If a country is beset with problems, it goes without saying that majority of its citizens would have their fates tied to these misfortunes; only the ones who are lucky or have the right connections would be able to surmount the trials. The few who are lucky or are able to have the right connections would survive, thrive and make the others look like dullards or those who have never tried enough to overcome the tribulations.
It is against this backdrop that the story of Adaba is finely captured in moving prose by Tope Adeboboye, who is now editor of Saturday Sun newspaper based in Lagos. In this debut novel Sunny Side of Midnight, Adeboboye opens the reader to the world of his lead character, Adaba, a brilliant University graduate who came out top of his class but has the ill-luck of belonging to a wrong class in the society. A society where it does not matter how brilliant you are but what counts is how connected you are to the movers and shakers of the society.
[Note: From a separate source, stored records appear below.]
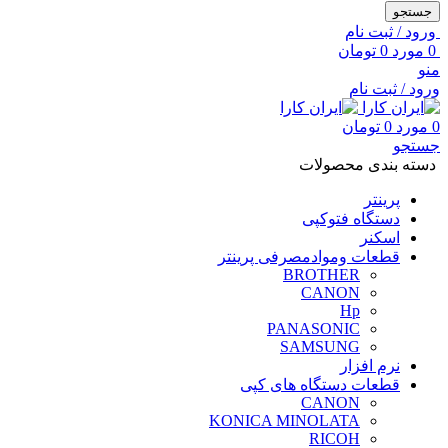
جستجو
ورود / ثبت نام
0
مورد
0
تومان
منو
ورود / ثبت نام
0
مورد
0
تومان
جستجو
دسته بندی محصولات
پرینتر
دستگاه فتوکپی
اسکنر
قطعات وموادمصرفی پرینتر
BROTHER
CANON
Hp
PANASONIC
SAMSUNG
نرم افزار
قطعات دستگاه های کپی
CANON
KONICA MINOLATA
RICOH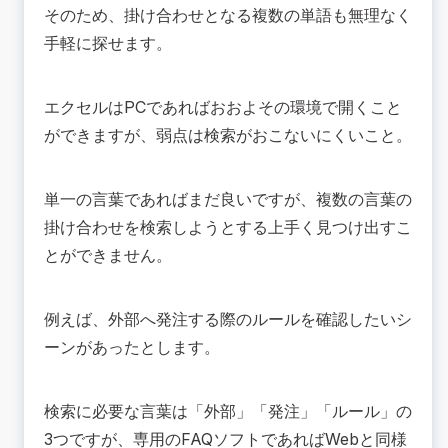
そのため、掛け合わせとなる複数の単語も無理なく
手軽に探せます。
エクセルはPCであればおおよその環境で開くこと
ができますが、弱点は検索がおこないにくいこと。
単一の言葉であればまだ良いですが、複数の言葉の
掛け合わせを検索しようとする上手く見つけ出すこ
とができません。
例えば、外部へ発注する際のルールを確認したいシ
ーンがあったとします。
検索に必要な言葉は「外部」「発注」「ルール」の
3つですが、専用のFAQソフトであればWebと同様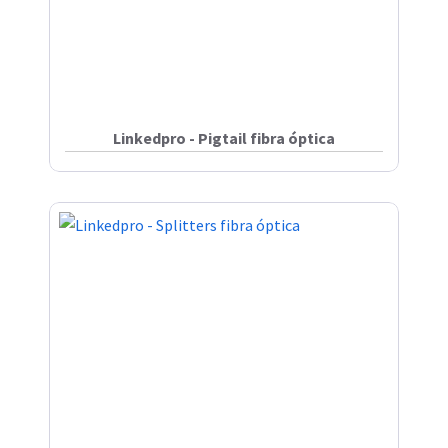
Linkedpro - Pigtail fibra óptica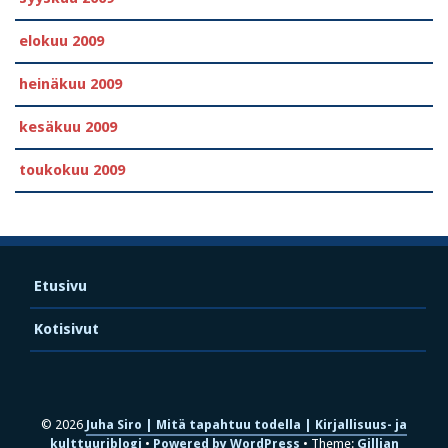
elokuu 2009
heinäkuu 2009
kesäkuu 2009
toukokuu 2009
Etusivu
Kotisivut
© 2026
Juha Siro | Mitä tapahtuu todella | Kirjallisuus- ja
kulttuuriblogi
Powered by WordPress
Theme:
Gillian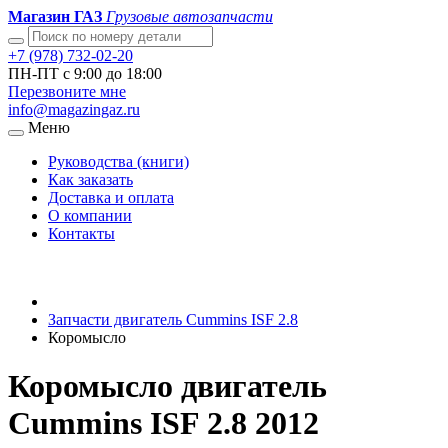
Магазин ГАЗ
Грузовые автозапчасти
+7 (978) 732-02-20
ПН-ПТ с 9:00 до 18:00
Перезвоните мне
info@magazingaz.ru
Меню
Руководства (книги)
Как заказать
Доставка и оплата
О компании
Контакты
Запчасти двигатель Cummins ISF 2.8
Коромысло
Коромысло двигатель
Cummins ISF 2.8 2012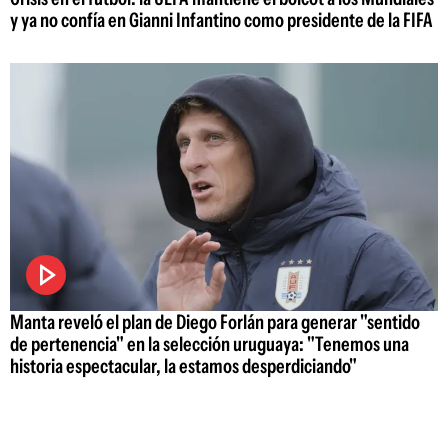
y ya no confía en Gianni Infantino como presidente de la FIFA
Manta reveló el plan de Diego Forlán para generar "sentido
de pertenencia" en la selección uruguaya: "Tenemos una
historia espectacular, la estamos desperdiciando"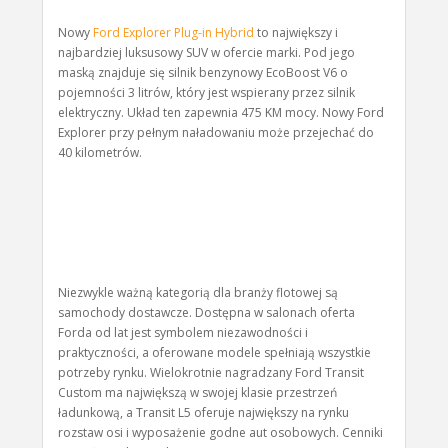
Nowy
Ford Explorer Plug-in Hybrid
to największy i
najbardziej luksusowy SUV w ofercie marki. Pod jego
maską znajduje się silnik benzynowy EcoBoost V6 o
pojemności 3 litrów, który jest wspierany przez silnik
elektryczny. Układ ten zapewnia 475 KM mocy. Nowy Ford
Explorer przy pełnym naładowaniu może przejechać do
40 kilometrów.
Niezwykle ważną kategorią dla branży flotowej są
samochody dostawcze. Dostępna w salonach oferta
Forda od lat jest symbolem niezawodności i
praktyczności, a oferowane modele spełniają wszystkie
potrzeby rynku. Wielokrotnie nagradzany Ford Transit
Custom ma największą w swojej klasie przestrzeń
ładunkową, a Transit L5 oferuje największy na rynku
rozstaw osi i wyposażenie godne aut osobowych. Cenniki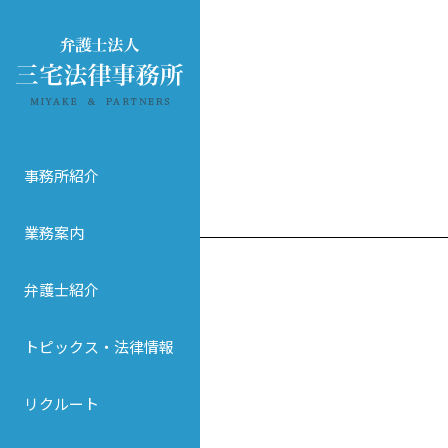
事務所紹介
業務案内
弁護士紹介
トピックス・法律情報
リクルート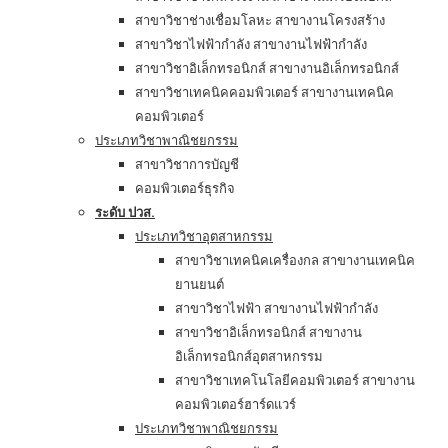
สาขาวิชาช่างเชื่อมโลหะ สาขางานโครงสร้าง
สาขาวิชาไฟฟ้ากำลัง สาขางานไฟฟ้ากำลัง
สาขาวิชาอิเล็กทรอนิกส์ สาขางานอิเล็กทรอนิกส์
สาขาวิชาเทคนิคคอมพิวเตอร์ สาขางานเทคนิค
คอมพิวเตอร์
ประเภทวิชาพาณิชยกรรม
สาขาวิชาการบัญชี
คอมพิวเตอร์ธุรกิจ
ระดับ ปวส.
ประเภทวิชาอุตสาหกรรม
สาขาวิชาเทคนิคเครื่องกล สาขางานเทคนิค
ยานยนต์
สาขาวิชาไฟฟ้า สาขางานไฟฟ้ากำลัง
สาขาวิชาอิเล็กทรอนิกส์ สาขางาน
อิเล็กทรอนิกส์อุตสาหกรรม
สาขาวิชาเทคโนโลยีคอมพิวเตอร์ สาขางาน
คอมพิวเตอร์ฮาร์ดแวร์
ประเภทวิชาพาณิชยกรรม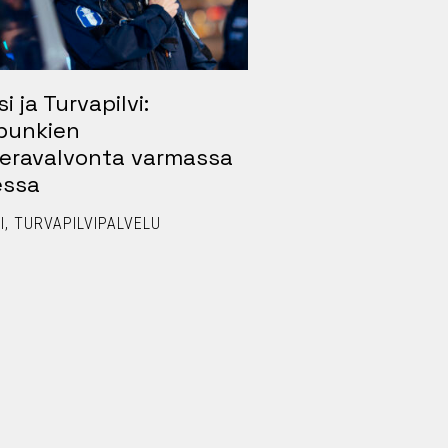
si ja Turvapilvi:
Pirkanmaalla pi
punkien
Näin Virve 2 ma
eravalvonta varmassa
liikkuvan tilann
essa
johtokeskuksen
visualisoidun
I
TURVAPILVIPALVELU
puheliikenteen
TILANNEJOHTAMINEN
VIRANOMAISVIESTINTÄ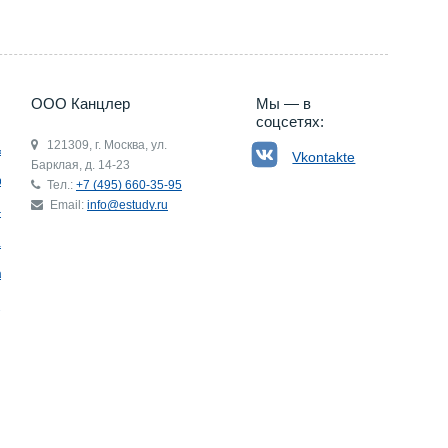
ООО Канцлер
Мы — в
соцсетях:
121309, г. Москва, ул.
ьгия
Vkontakte
Барклая, д. 14-23
р
Тел.:
+7 (495) 660-35-95
Email:
info@estudy.ru
ния
ай
ада
Э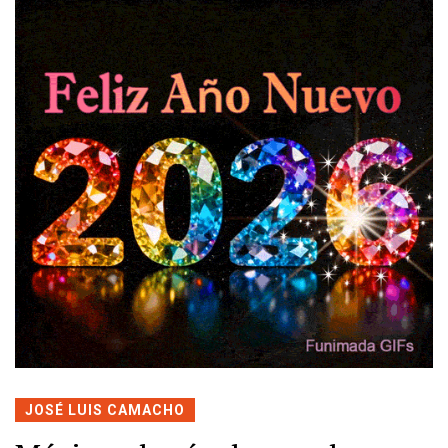
JOSÉ LUIS CAMACHO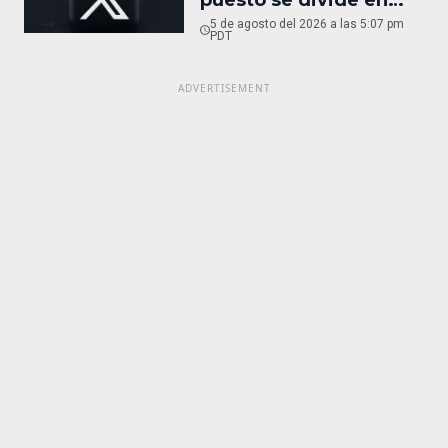
puesto se divide en
tres
5 de agosto del 2026 a las 5:07 pm
PDT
As an orphan who grew up in a remote village and only escaped the poverty of the village through the skin of his teeth to attend a university, he was a studious student who helped his classmates in their studies and had a promising future. He never smoked nor womanized. However, a combination of fate and societal norms makes it difficult for him to break away from the stranglehold of debilitating poverty.
All his efforts to get a job is always frustrated when he is almost getting to the relieving point. In fact, his fate was so battered that any one who seems to want to render any assistance is either afflicted by one misfortune or another thus making his life more sinister and sadder.
After pounding the streets without any success at securing a job, he has to decide to take what was available as a teacher in an unregistered tutorial centre. As it is with such jobs, the pay was low and not enough to reward him for the long years spent in the university sweating it out to be a better member of the society. At dawn one day, the centre was shut down by the authorities for being unregistered and this happened a few days to when he was expecting to be paid at the end of the month!
Adaba rolls form one misfortune to the other and the reader at a point would perhaps ask himself when this distress would end or whether Adaba was created solely to be a chess on the board of life to be played here and there by some unseen forces. The story then brings a new twist with the revelation of the circumstance that led to his being orphaned and the belligerence of his grandmother who had all along thought he would be satisfied with living his life as a village boy and not move to the city. He went against the grains and was this responsible for his cruel fate?
He later met someone who tries to help him solve this riddle and in travelling to his ancestral home and meeting Adaba’s grandmother he also got to know himself better. He had to renounce his devotion to serve his people and return to his former life in America. The tale is intriguing and very interesting. There is no doubt that Adeboboye has through this debut novel, he had a few years back published a collection of poems, announced his arrival on the scene as a novelist. The graduate of Drama from the famous University of Ibadan Drama Department has shown that he is an adept lover of Greek Tragedy. Adaba’s fate throughout the 368 pages are grim and tragic. Perhaps the only sunny side of it is the hope that he would survive the accident and live a better life after such a gruesome encounter with life. A man who lived a straight life: no women, no drinks and not sybaritic, why is life so cruel to him?
Adeboboye has with this introduced himself as a writer to watch. This is not to say he is new to writing; he is an award-winning journalist who has been garlanded both at home and abroad. But fiction is not journalism neither is journalism fiction. He has like most journalists who traversed both genre of writing done a good job. There are however a few glitches that have to be corrected in future reprints. For instance, is it Mr. Petrus Chamba (or Chamber? p35, 36 and 37), “what have been up to” instead of “what have you been up to?” (p188), “When chief Julius was done, they all repaired to the Palace…(p293)”, it should be returned not repaired, and on page 307 “but…I was just wandering”, should read wondering.
These few malapropisms do not however inhibit the enjoyment of flow of the story.